Q. How has feedback been thus far on the book and where is it available?
A. The feedback has been phenomenal. Readers have told me they feel as though I am speaking directly to them, that I have snapped them awake. It has accomplished the main goal that I had of making Millennials think about their lives in a deep and meaningful way and to make the positive changes they need to make in order to get where they want to go. The book is available on Amazon.com but it is also available on the Printree TT website (https://www.printreett.com/The-Millennial-Mind-by-Daniel-Francis/) where persons can order their copy and then collect it from the Printree office when it is ready. I also do weekly deliveries of my book and interested persons just need to reach out through my Instagram or Facebook page (rebit limited).
Q. If COVID-19 had impacted us before or while you wrote the book, is there any material that you would have changed?
A. Honestly, no. It’s weird but the book seems perfect for the times that we are in. There is a chapter that talks about things not going our way, and showing the reader that regaining control is all about controlling what you can––which i: your emotions and behaviors. It speaks directly to the times that we are in.
Q. Given the likelihood that we will be living in a ‘COVID-19 world’ for quite some time (some medical experts say a timeline of up to 18 months), what, if any, do you consider major challenge(s) for Millenials down the road?
A. Besides the obvious financial challenges and uncertainty where the job market is concerned, I see that mental health will be a major challenge for Millennials down the road. The taboo surrounding mental health is decreasing slowly, but these times are putting Millennials in a very negative headspace. Without proper help and facilities, there could be a lot of Millennials out there suffering alone and without help.

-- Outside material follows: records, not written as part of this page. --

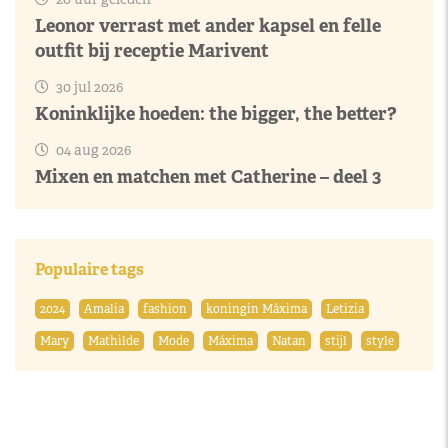
Leonor verrast met ander kapsel en felle
outfit bij receptie Marivent
30 jul 2026
Koninklijke hoeden: the bigger, the better?
04 aug 2026
Mixen en matchen met Catherine – deel 3
Populaire tags
2024
Amalia
fashion
koningin Máxima
Letizia
Mary
Mathilde
Mode
Máxima
Natan
stijl
style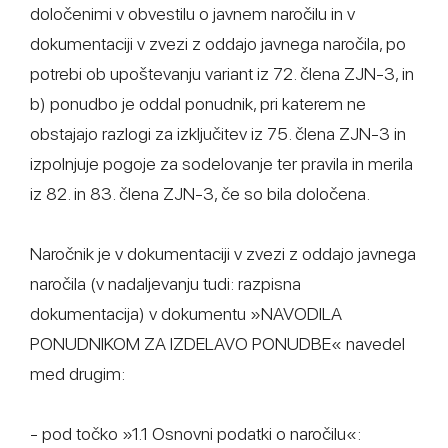
določenimi v obvestilu o javnem naročilu in v
dokumentaciji v zvezi z oddajo javnega naročila, po
potrebi ob upoštevanju variant iz 72. člena ZJN-3, in
b) ponudbo je oddal ponudnik, pri katerem ne
obstajajo razlogi za izključitev iz 75. člena ZJN-3 in
izpolnjuje pogoje za sodelovanje ter pravila in merila
iz 82. in 83. člena ZJN-3, če so bila določena.
Naročnik je v dokumentaciji v zvezi z oddajo javnega
naročila (v nadaljevanju tudi: razpisna
dokumentacija) v dokumentu »NAVODILA
PONUDNIKOM ZA IZDELAVO PONUDBE« navedel
med drugim:
- pod točko »1.1 Osnovni podatki o naročilu«: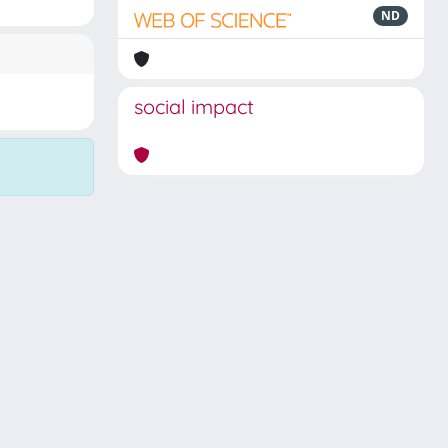
ND
social impact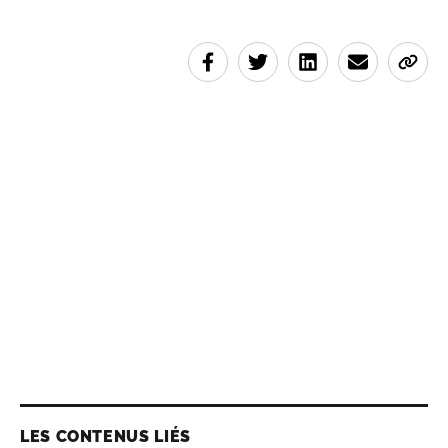
LES CONTENUS LIÉS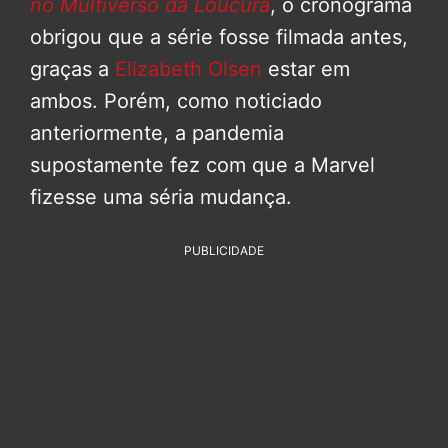
no Multiverso da Loucura
, o cronograma
obrigou que a série fosse filmada antes,
graças a
Elizabeth Olsen
estar em
ambos. Porém, como noticiado
anteriormente, a pandemia
supostamente fez com que a Marvel
fizesse uma séria mudança.
PUBLICIDADE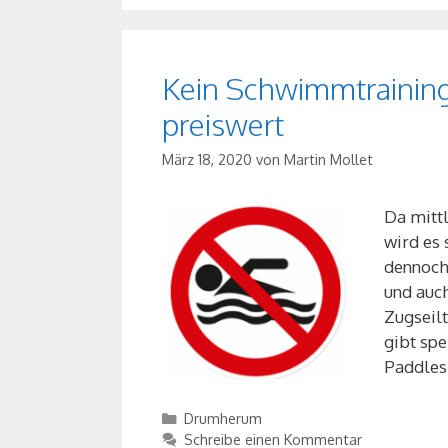
Kein Schwimmtraining
preiswert
März 18, 2020
von
Martin Mollet
Da mitt
wird es
dennoch
und auch
Zugseilt
gibt spe
Paddles
Kategorien
Drumherum
Schreibe einen Kommentar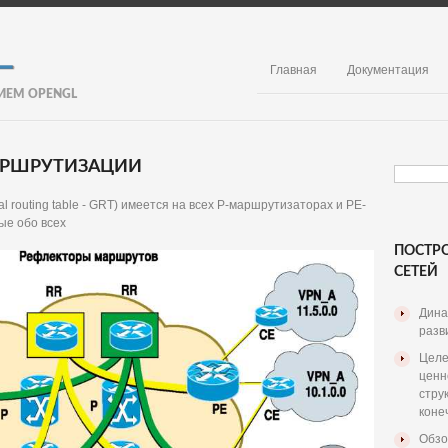
Главная
Документация
ИЕМ OPENGL
АРШРУТИЗАЦИИ
 routing table - GRT) имеется на всех P-маршрутизаторах и PE-
ые обо всех
ПОСТР
СЕТЕЙ
Дина
разв
Целе
ценн
стру
коне
Обзо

Q. Do you have any recommendations to FOBA as to what benefits you appreciate as an alum?
A. I see the newsletters, and love reading the updates of what’s going on in the school. I would say it’s more on me to get more involved.
Q. What do you do for leisure? Any guilty pleasures?
A. I play basketball, lime with my friends, and play video games (for sometimes too long!). I have weakness for Haagen Daz ice-cream that if left unchecked would see me polishing of a whole carton by myself…unfortunately. (But I would like to think that I exercise self-control.)
Q. Favorite Sunday lunch food?
A. Shepherd’s pie, festive rice, callaloo, and stewed lamb!
Q. Any closing remarks?
A. Fatima College had the greatest positive impact on my life. I did not realize it when I was attending the school how blessed I was to go there! Sure it is not perfect, but the experience we were given was next to nothing and I am proud to call myself a Fatima Boy in any circle! I am especially proud to see how much the school has improved its facilities over the years, and that is a real testament to Father Gregory’s leadership and the great work by FOBA.
Let’s keep it up––because I will, of course, be sending my future male children to my alma mater!